YOUR GOAL — Reproduce the data below word for word, setting aside any picture it holds.

Items listed in a dataset:
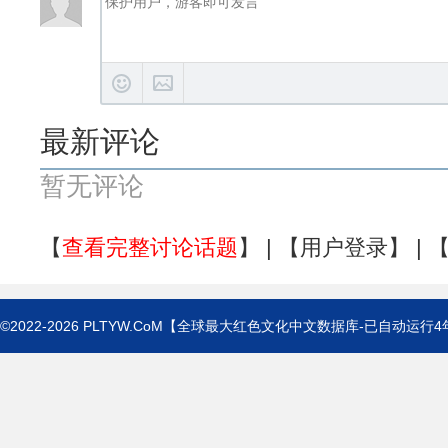
最新评论
暂无评论
【
查看完整讨论话题
】 | 【
用户登录
】 | 
©2022-2026
PLTYW.CoM
【全球最大红色文化中文数据库-已自动运行
4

ANSWER AREA —
最新评论
暂无评论
【
查看完整讨论话题
】 | 【
用户登录
】 | 
©2022-2026
PLTYW.CoM
【全球最大红色文化中文数据库-已自动运行
4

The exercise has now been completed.